Frustrado e cheio de mágoa, El Guty, que prometera democracia, justiça e paz para o seu povo, tornou-se um ditador severo, déspota e poser.

Desesperada e patriótica, Marya conseguiu telefonar para ele:

"olha Roger, eu sei que você está puto da cara comigo, mas poxa... você sempre foi tão gentil e pacífico... e era um poeta maravilhoso, Roger ! agora não passa de um autoritário cruel ! que piegas, isso ! você se tornou aquilo que sempre odiou... o povo odeia você ! e agora eu também odeio ! pare com isso, Roger !"

"sem essa, Marya ! o povo não me odeia ! eu sou o líder que eles sempre quiseram ! ditatura só desagrada viado, artista e jornalista ! danem-se eles !"

"seu canalha ! está fazendo isso por se sentir menos homem do que o Hernandez, só porque ele é alto e tem peito cabeludo."

"sua vaca ! não me fale deste jucasso ! você adorava minha sensibilidade e meu carinho... mas acabou ficando com um cara que antes de ir ao banheiro avisa em voz alta que vai cagar ! você disse que me amava, olhando nos meus olhos, naquela noite de luar em San Jacinto, lembra ? a noite mais verdadeira de nossas vidas, Marya... e no fim, preferiu viver com um bagaceiro em Miami..."

"Roger..."

"pois saiba que meu coração endureceu para sempre ! meus sentimentos se transformaram numa floresta petrificada ! e quem se importa ? ninguém ! você não imagina como é solitário ser um ditador ! quando eu volto para o meu palácio, volto sozinho... quando sento para jantar tem um prato só na mesa... então penso em você em cada ato do meu governo... e em cada lágrima do desgoverno do meu coração... eu... eu... eu vou desligar, Marya... tenho um povo para tiranizar, com licença."

"mas Roger..."

"e meu nome não é Roger, ok ? sou El Guty ! e se você esqueceu de mim, a história jamais esquecerá !"

18 Julho 2007

O destino é uma echarpe flutuando no espaço

Ela flutua-se em si em sua cor predileta. Sua epopéia cósmica é completa. A echarpe lilás-se, sucumbindo a uma necessidade pictórica artisticamente inexprimível. Meus olhos nus compreendem o espectro dos seus sentimentos suaves e densos.

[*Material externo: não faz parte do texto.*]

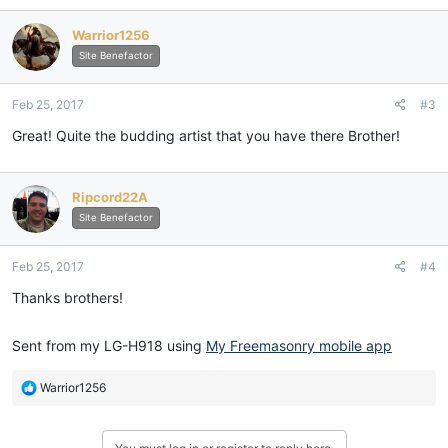
Warrior1256
Site Benefactor
Feb 25, 2017
#3
Great! Quite the budding artist that you have there Brother!
Ripcord22A
Site Benefactor
Feb 25, 2017
#4
Thanks brothers!
Sent from my LG-H918 using
My Freemasonry mobile app
R
Warrior1256
e
a
c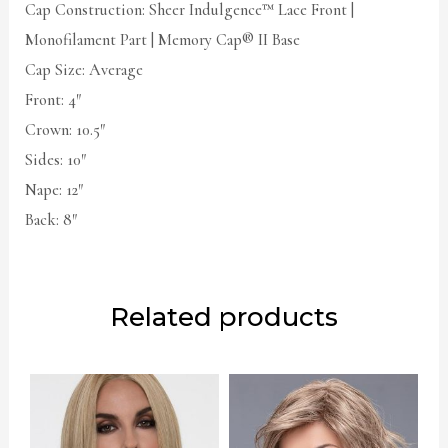
Cap Construction: Sheer Indulgence™ Lace Front |
Monofilament Part | Memory Cap® II Base
Cap Size: Average
Front: 4″
Crown: 10.5″
Sides: 10″
Nape: 12″
Back: 8″
Related products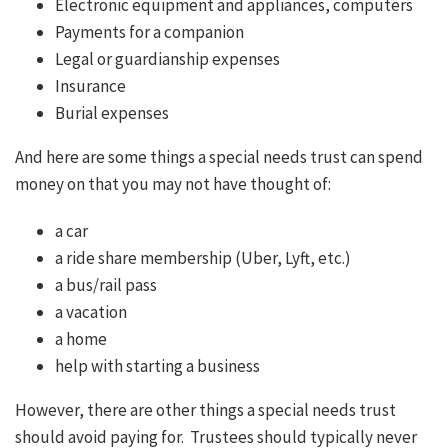
Electronic equipment and appliances, computers
Payments for a companion
Legal or guardianship expenses
Insurance
Burial expenses
And here are some things a special needs trust can spend
money on that you may not have thought of:
a car
a ride share membership (Uber, Lyft, etc.)
a bus/rail pass
a vacation
a home
help with starting a business
However, there are other things a special needs trust
should avoid paying for. Trustees should typically never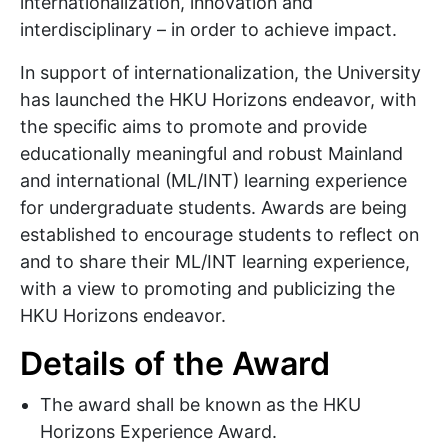
internationalization, innovation and
interdisciplinary – in order to achieve impact.
In support of internationalization, the University
has launched the HKU Horizons endeavor, with
the specific aims to promote and provide
educationally meaningful and robust Mainland
and international (ML/INT) learning experience
for undergraduate students. Awards are being
established to encourage students to reflect on
and to share their ML/INT learning experience,
with a view to promoting and publicizing the
HKU Horizons endeavor.
Details of the Award
The award shall be known as the HKU
Horizons Experience Award.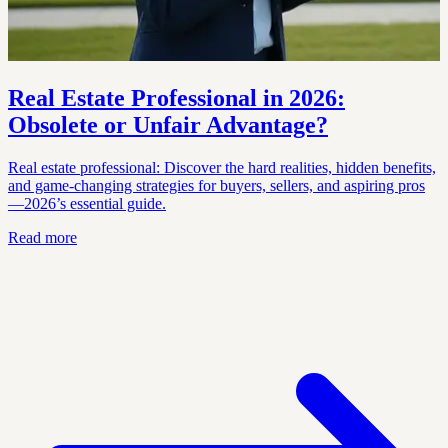
Real Estate Professional in 2026:
Obsolete or Unfair Advantage?
Real estate professional: Discover the hard realities, hidden benefits,
and game-changing strategies for buyers, sellers, and aspiring pros
—2026’s essential guide.
Read more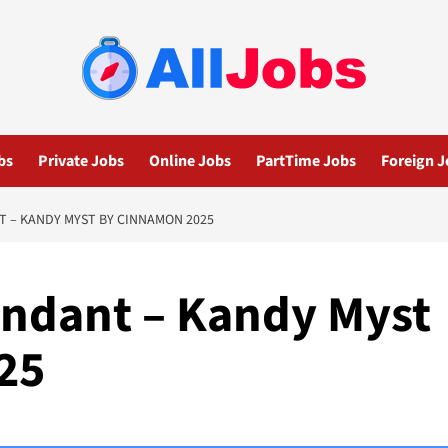
bs
Private Jobs
Online Jobs
PartTime Jobs
Foreign J
T – KANDY MYST BY CINNAMON 2025
endant – Kandy Myst
25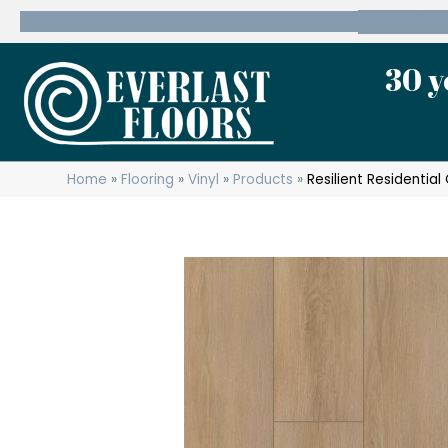
600 State Route 10 Whippany, NJ 07981
(973) 7
30 y
Home
»
Flooring
»
Vinyl
»
Products
»
Resilient Residenti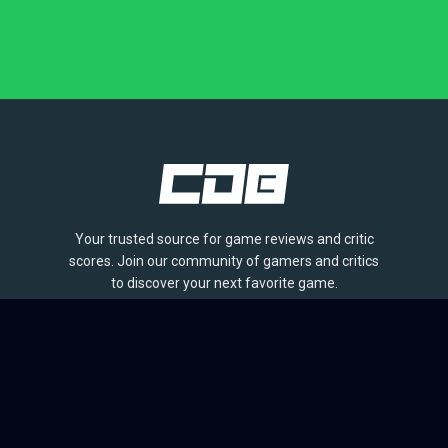
Your trusted source for game reviews and critic
scores. Join our community of gamers and critics
to discover your next favorite game.
BROWSE
Games
Reviews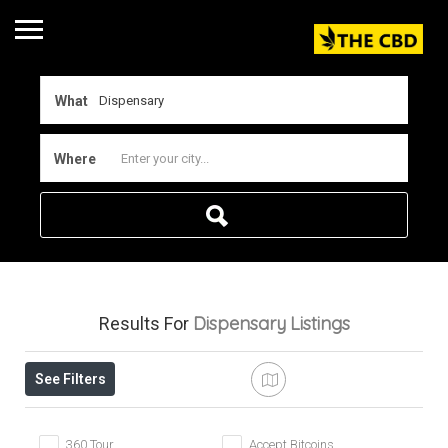
What
Where
Dispensary
Listings
Results For
See Filters
360 Tour
Accept Bitcoins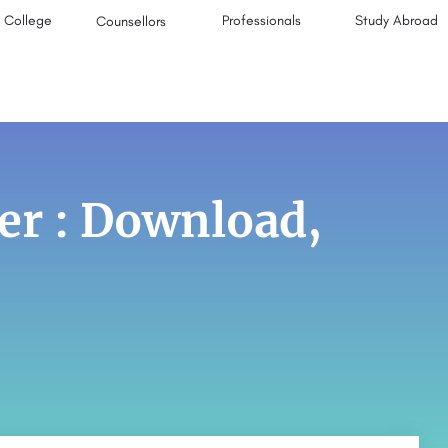
College
Professionals
Study Abroad
Counsellors
er : Download,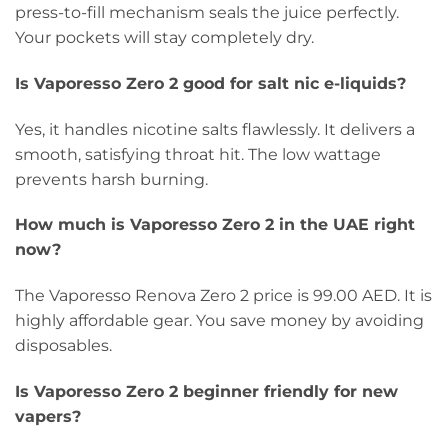
press-to-fill mechanism seals the juice perfectly.
Your pockets will stay completely dry.
Is Vaporesso Zero 2 good for salt nic e-liquids?
Yes, it handles nicotine salts flawlessly. It delivers a
smooth, satisfying throat hit. The low wattage
prevents harsh burning.
How much is Vaporesso Zero 2 in the UAE right
now?
The Vaporesso Renova Zero 2 price is 99.00 AED. It is
highly affordable gear. You save money by avoiding
disposables.
Is Vaporesso Zero 2 beginner friendly for new
vapers?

Mas as palavras são pesadas demais para descrever a leveza de sua proposta onírica. Tudo se passa no espaço vasto que gira invisível ao redor do meu centro sem lugar. Seja aonde estiver, o que passou-me não tem passado. O que virá já aconteceu. O meu presente é um rumo absolvido. O meu passado é um futuro perdido. O meu futuro é uma echarpe no escuro. Disse-me a dama do tempo, Lady Sometimes: "Não insista no passado teu coração inseguro. Não esqueça no futuro teu coração prematuro. Vive primeiro o presente do teu amor inteiro. E ama como se não existisse o tempo."